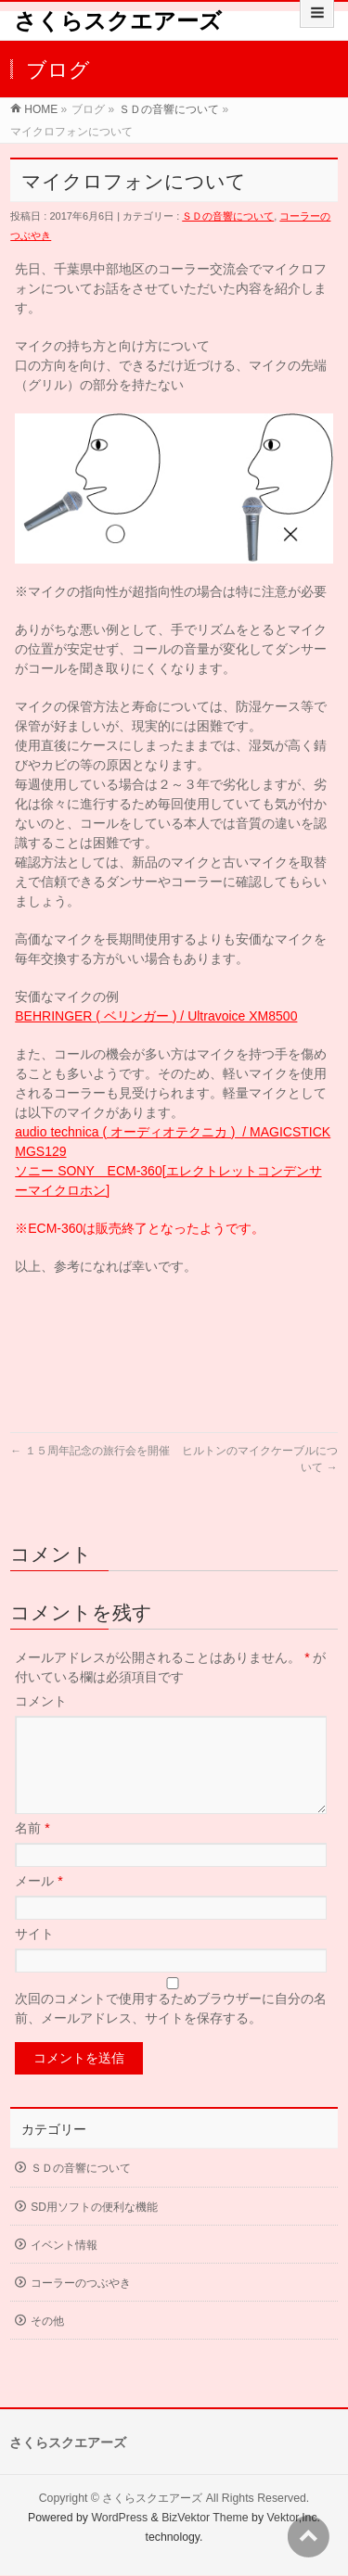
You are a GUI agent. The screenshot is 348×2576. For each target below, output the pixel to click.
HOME (41, 109)
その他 (47, 2343)
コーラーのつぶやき (81, 2305)
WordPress (119, 2518)
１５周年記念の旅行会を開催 (89, 1450)
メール (38, 1903)
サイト (34, 1955)
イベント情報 (64, 2267)
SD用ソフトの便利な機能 (94, 2229)
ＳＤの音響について (169, 109)
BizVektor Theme (205, 2518)
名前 (32, 1850)
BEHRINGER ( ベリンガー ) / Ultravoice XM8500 (156, 1016)
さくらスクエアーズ (118, 20)
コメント (41, 1701)
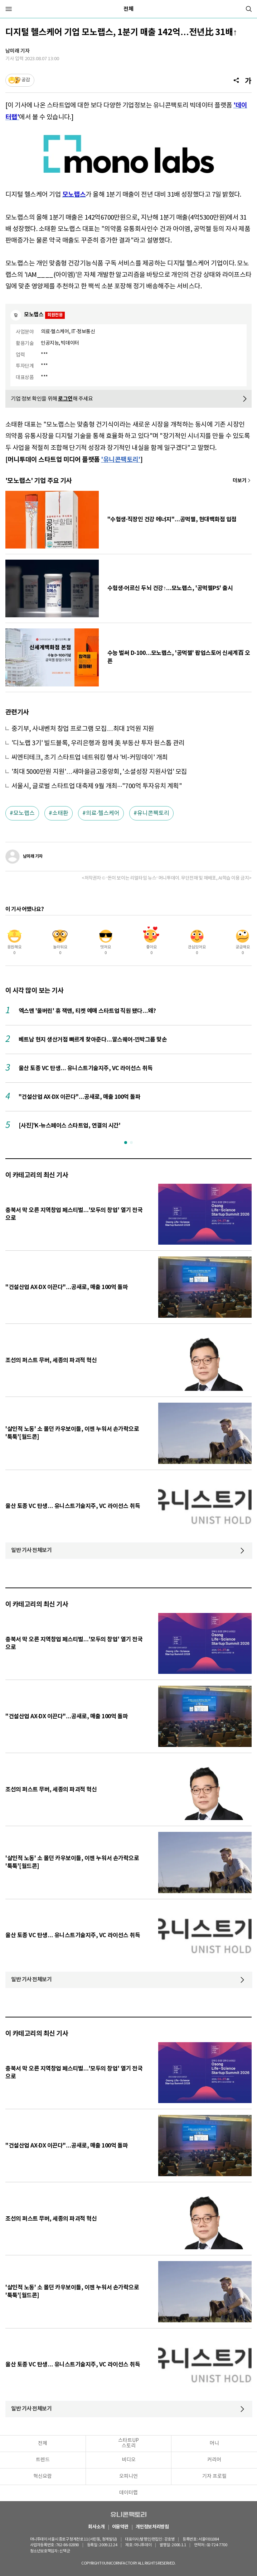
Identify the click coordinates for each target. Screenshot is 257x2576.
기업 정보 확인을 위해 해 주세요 (52, 399)
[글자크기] (248, 80)
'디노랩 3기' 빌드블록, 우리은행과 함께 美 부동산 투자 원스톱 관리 (98, 743)
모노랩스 (24, 813)
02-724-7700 (202, 2545)
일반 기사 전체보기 (31, 1550)
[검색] (248, 9)
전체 (128, 9)
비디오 (129, 2460)
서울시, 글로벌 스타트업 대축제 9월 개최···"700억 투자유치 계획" (96, 786)
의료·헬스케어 (103, 813)
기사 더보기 (242, 480)
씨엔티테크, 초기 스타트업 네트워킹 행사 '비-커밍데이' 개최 (89, 757)
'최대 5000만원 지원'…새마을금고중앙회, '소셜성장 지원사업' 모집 (99, 772)
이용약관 (120, 2527)
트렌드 (43, 2460)
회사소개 (96, 2527)
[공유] (236, 80)
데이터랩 (128, 2493)
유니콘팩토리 (153, 813)
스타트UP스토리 (128, 2443)
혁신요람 (42, 2476)
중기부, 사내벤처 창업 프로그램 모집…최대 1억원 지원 (82, 729)
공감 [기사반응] (25, 80)
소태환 (60, 813)
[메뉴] (8, 9)
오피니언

# # #

**EXERCISE DETAILS**
Reproduce the entire listing exactly, except for any pictures it contains.

**EXERCISE ANSWER**
You are a GUI agent. The screenshot is 348×2576. For each target below, output the pixel to click.
HOME (41, 109)
その他 (47, 2343)
コーラーのつぶやき (81, 2305)
WordPress (119, 2518)
１５周年記念の旅行会を開催 (89, 1450)
メール (38, 1903)
サイト (34, 1955)
イベント情報 (64, 2267)
SD用ソフトの便利な機能 (94, 2229)
ＳＤの音響について (169, 109)
BizVektor Theme (205, 2518)
名前 (32, 1850)
BEHRINGER ( ベリンガー ) / Ultravoice XM8500 (156, 1016)
さくらスクエアーズ (118, 20)
コメント (41, 1701)
Identify the click coordinates for each target. Screenshot is 257x2576.
기업 정보 확인을 위해 해 주세요 (52, 399)
[글자크기] (248, 80)
'디노랩 3기' 빌드블록, 우리은행과 함께 美 부동산 투자 원스톱 관리 (98, 743)
모노랩스 (24, 813)
02-724-7700 (202, 2545)
일반 기사 전체보기 (31, 1550)
[검색] (248, 9)
전체 (128, 9)
비디오 (129, 2460)
서울시, 글로벌 스타트업 대축제 9월 개최···"700억 투자유치 계획" (96, 786)
의료·헬스케어 (103, 813)
기사 더보기 (242, 480)
씨엔티테크, 초기 스타트업 네트워킹 행사 '비-커밍데이' 개최 (89, 757)
'최대 5000만원 지원'…새마을금고중앙회, '소셜성장 지원사업' 모집 (99, 772)
이용약관 (120, 2527)
트렌드 (43, 2460)
회사소개 (96, 2527)
[공유] (236, 80)
데이터랩 (128, 2493)
유니콘팩토리 (153, 813)
스타트UP스토리 (128, 2443)
혁신요람 (42, 2476)
중기부, 사내벤처 창업 프로그램 모집…최대 1억원 지원 (82, 729)
공감 [기사반응] (25, 80)
소태환 (60, 813)
[메뉴] (8, 9)
오피니언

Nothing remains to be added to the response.